The method of claim 8, wherein the state is:
including mission duration, location vectors for each drone agent, multi-drone communication network topology, connectivity of the multi-drone communication network, and whether or not each drone agent has completed the mission.
A multi-drone agent reinforcement learning method based on the MADDPG algorithm.

The method of claim 8, wherein the observation is:
Current mission time, location of the drone agent, current mission performance intention of the drone agent, communication network connectivity of multiple drones, relative position coordinates of the ground station, relative position coordinates of the target point, whether the drone agent has completed the mission, and relative to other drone agents.
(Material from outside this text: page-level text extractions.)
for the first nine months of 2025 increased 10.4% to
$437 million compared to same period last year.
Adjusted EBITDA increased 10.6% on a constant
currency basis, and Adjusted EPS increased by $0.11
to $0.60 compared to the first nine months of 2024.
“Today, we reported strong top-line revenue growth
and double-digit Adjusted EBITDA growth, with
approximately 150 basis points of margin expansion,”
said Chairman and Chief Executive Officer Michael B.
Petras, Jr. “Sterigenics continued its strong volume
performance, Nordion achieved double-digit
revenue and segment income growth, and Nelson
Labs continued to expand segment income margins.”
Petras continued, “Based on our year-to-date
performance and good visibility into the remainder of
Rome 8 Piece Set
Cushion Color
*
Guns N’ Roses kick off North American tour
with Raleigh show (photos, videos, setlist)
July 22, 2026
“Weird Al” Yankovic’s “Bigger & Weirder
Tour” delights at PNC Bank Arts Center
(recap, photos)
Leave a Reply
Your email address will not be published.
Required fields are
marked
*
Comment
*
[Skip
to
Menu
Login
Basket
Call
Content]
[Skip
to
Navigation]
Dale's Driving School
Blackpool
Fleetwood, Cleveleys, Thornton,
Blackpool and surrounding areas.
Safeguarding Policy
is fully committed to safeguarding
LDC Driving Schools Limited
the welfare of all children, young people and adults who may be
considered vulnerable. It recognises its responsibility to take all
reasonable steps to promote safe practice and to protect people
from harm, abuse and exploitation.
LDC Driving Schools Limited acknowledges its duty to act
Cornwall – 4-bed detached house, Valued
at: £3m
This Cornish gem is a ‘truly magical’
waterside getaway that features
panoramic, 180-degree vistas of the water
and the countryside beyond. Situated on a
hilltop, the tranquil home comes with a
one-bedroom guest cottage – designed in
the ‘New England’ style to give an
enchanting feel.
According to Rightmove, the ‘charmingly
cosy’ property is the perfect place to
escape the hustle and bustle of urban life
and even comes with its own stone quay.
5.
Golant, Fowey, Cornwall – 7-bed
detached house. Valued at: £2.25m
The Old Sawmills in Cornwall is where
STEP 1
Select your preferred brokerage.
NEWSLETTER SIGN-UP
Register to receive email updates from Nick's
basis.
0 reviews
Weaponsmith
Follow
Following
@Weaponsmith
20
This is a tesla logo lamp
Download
Contains location coordinates,
The intention to carry out the above mission is,
Relaying communication between other drone agents, performing the mission of the drone agent, moving in the direction of other drone agents, and moving in the direction of the ground station.
A multi-drone agent reinforcement learning method based on the MADDPG algorithm.

The method of claim 8, wherein the compensation is:
Defined based on the connectivity of multiple drone communication networks, the communication cost of said networks, and whether or not each drone agent has completed its mission.
A multi-drone agent reinforcement learning method based on the MADDPG algorithm.

The method of claim 8, wherein the drone agent:
At each decision-making point, there is one intention to carry out the mission,
The above actions are:
It corresponds to either a simple movement direction decision behavior or an intention-explicit decision behavior,
The simple movement direction decision action is an action that determines only the movement direction without changing the current mission performance intention at the next decision point,
The intention-explicit decision behavior is an action that explicitly selects the intention to perform the mission at the next decision-making point,
The intention to carry out the above mission is,
Relaying communication between other drone agents, performing the mission of the drone agent, moving in the direction of other drone agents, and moving in the direction of the ground station.
A multi-drone agent reinforcement learning method based on the MADDPG algorithm.

An input unit that receives reinforcement learning hyperparameters and multi-drone network mission information;
A learning unit that trains an actor neural network for each drone agent using the MADDPG algorithm according to the reinforcement learning hyperparameters; and
a plan generator that generates state-action history information using the learned actor neural network based on the multi-drone network mission information and generates a multi-drone network operation plan based on the state-action history information;
Reinforcement learning-based multi-drone network operation plan generator including.

The method of claim 18, wherein the learning unit,
Using the MADDPG algorithm according to the reinforcement learning hyperparameters, generate tuple data including observations, actions, rewards, and next observations for each drone agent, and learn the actor neural network based on a mini-batch of the tuple data.
Reinforcement learning-based multi-drone network operation plan generator.

The method of claim 18, wherein the plan creation unit,
Initialize the status of each drone agent based on the mission information,
Obtaining observations for each drone agent based on the above status,
Input the observations into the learned actor neural network to infer the behavior of each drone agent,
Transitioning the state based on the state and the action,
Based on the state, it is determined whether the mission end condition included in the mission information has been reached, and if it is determined that the mission end condition has been reached, the state and the action history are synthesized to generate the state-action history information. doing
Reinforcement learning-based multi-drone network operation plan generator.